Top of MATERIAL SUPPLIED

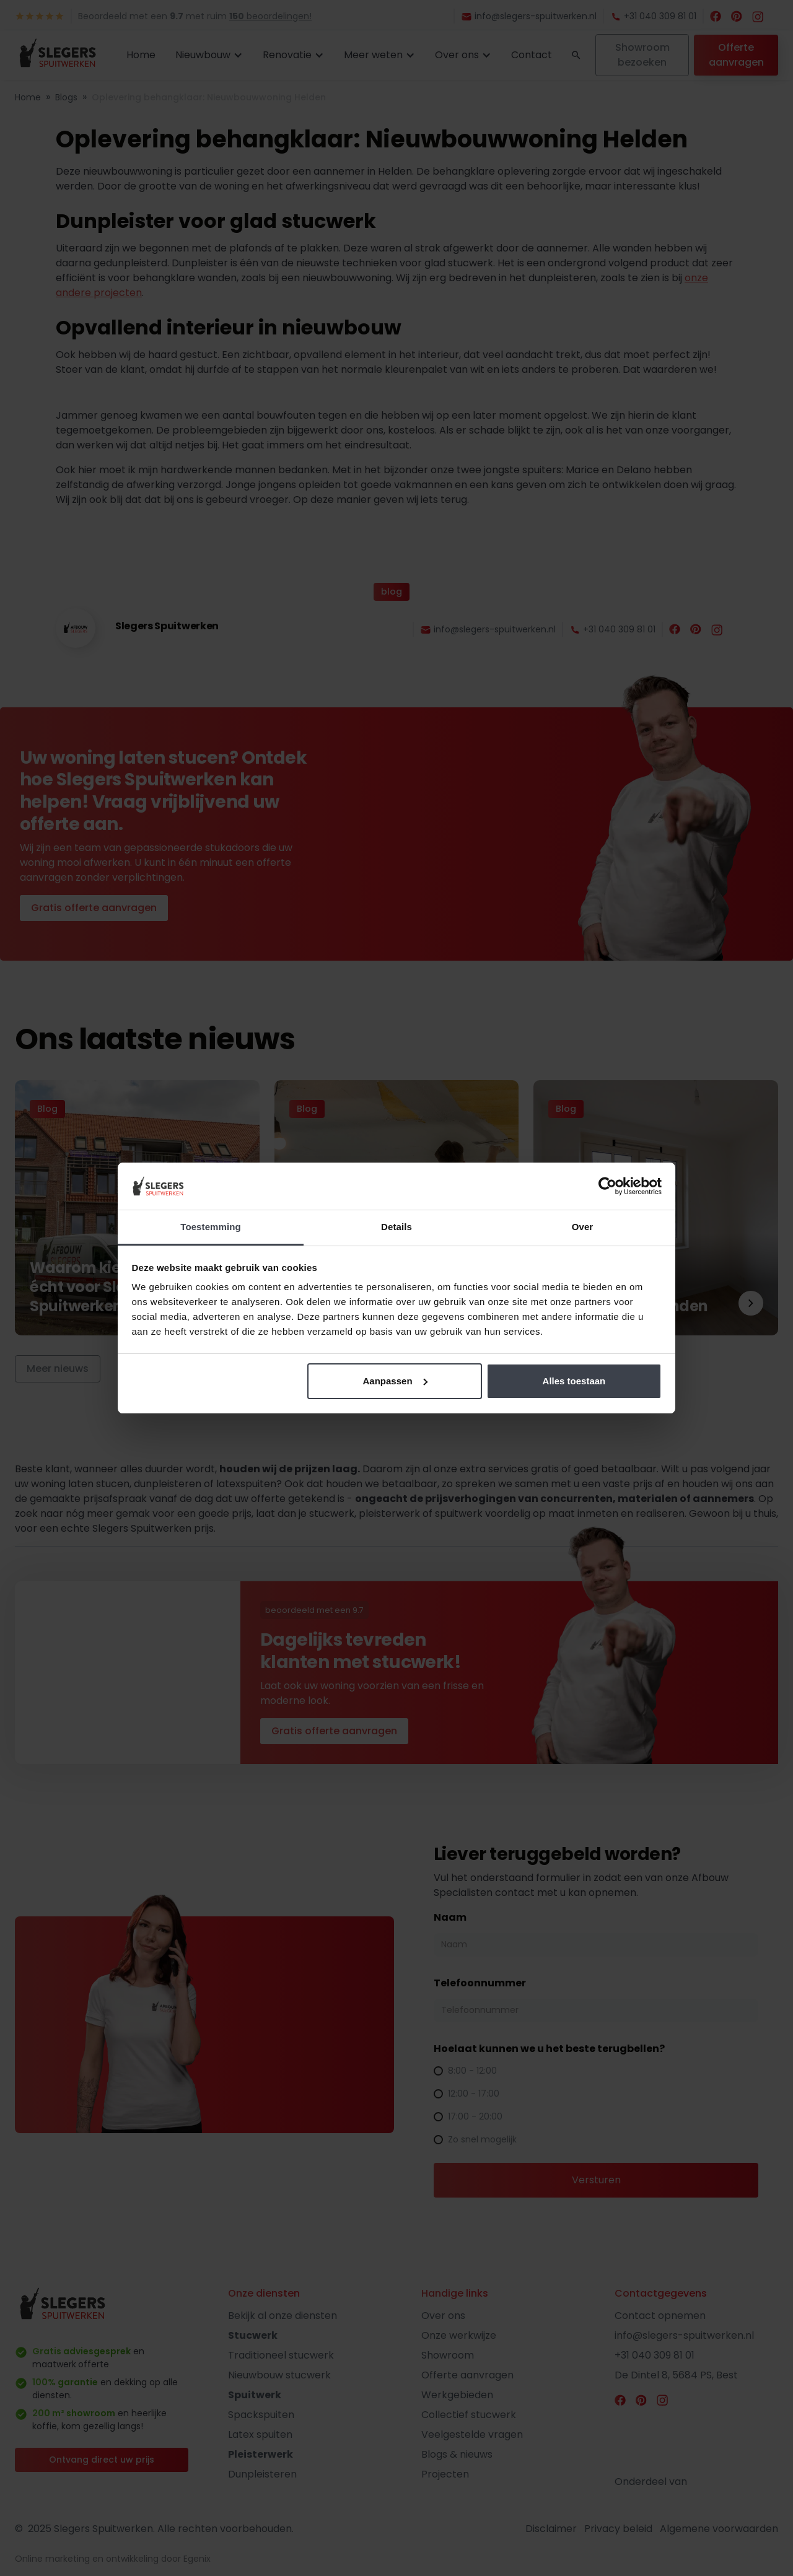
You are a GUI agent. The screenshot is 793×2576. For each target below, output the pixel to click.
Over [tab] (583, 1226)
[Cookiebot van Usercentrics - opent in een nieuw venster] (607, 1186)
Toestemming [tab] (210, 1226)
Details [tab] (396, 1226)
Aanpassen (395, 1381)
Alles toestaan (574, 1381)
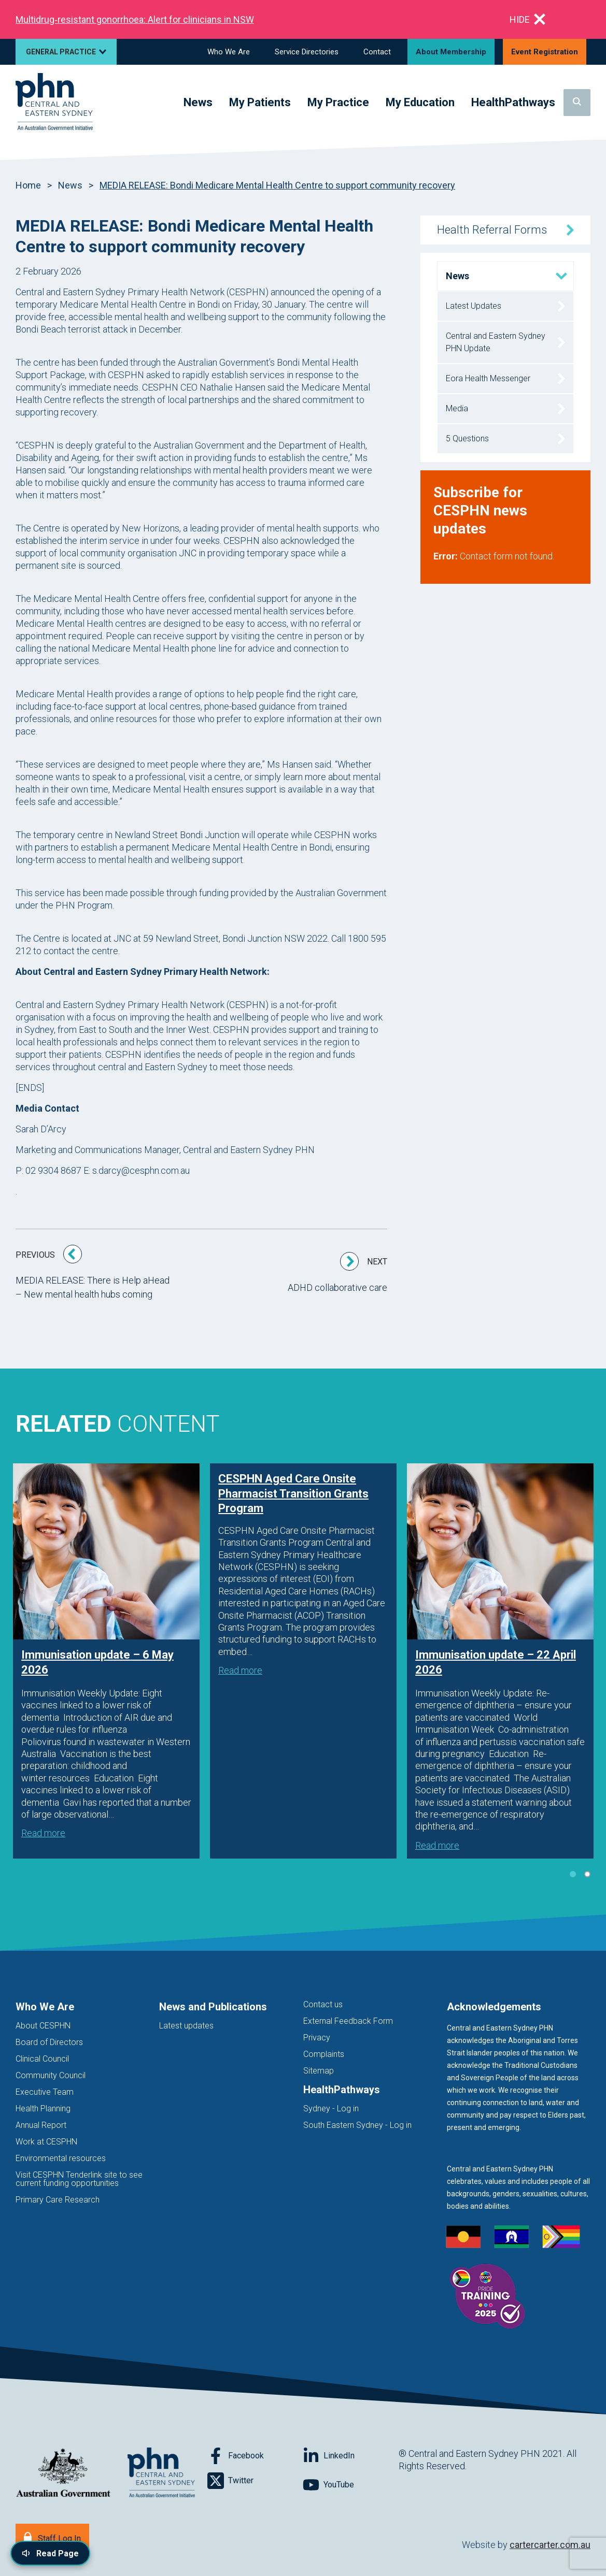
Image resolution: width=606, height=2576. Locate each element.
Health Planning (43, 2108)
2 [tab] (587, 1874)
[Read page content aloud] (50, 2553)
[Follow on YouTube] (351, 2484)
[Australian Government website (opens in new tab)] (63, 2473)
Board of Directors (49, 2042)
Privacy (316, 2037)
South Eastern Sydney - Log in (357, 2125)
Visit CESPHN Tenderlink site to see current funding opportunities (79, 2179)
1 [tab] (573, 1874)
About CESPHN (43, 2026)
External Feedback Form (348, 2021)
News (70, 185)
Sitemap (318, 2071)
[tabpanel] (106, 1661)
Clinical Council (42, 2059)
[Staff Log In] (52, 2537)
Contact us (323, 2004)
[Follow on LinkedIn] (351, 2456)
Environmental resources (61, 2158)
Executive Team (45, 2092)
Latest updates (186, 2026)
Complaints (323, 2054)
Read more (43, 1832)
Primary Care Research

Bottom of MATERIAL SUPPLIED
Top of MATERIAL SUPPLIED

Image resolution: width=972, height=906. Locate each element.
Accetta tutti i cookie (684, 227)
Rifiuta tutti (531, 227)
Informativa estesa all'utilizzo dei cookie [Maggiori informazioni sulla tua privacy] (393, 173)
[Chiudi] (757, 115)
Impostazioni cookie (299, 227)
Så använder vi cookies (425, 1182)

Bottom of MATERIAL SUPPLIED
Top of MATERIAL SUPPLIED

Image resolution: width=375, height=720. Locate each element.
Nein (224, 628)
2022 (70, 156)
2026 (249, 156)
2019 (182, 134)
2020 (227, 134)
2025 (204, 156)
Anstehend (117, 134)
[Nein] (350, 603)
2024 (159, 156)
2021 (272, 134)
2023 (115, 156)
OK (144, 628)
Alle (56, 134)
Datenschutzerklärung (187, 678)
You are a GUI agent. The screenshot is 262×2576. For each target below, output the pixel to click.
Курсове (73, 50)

Bottom of MATERIAL SUPPLIED

Answer with a number alone: how many lines of the listing above include the string "target"?

2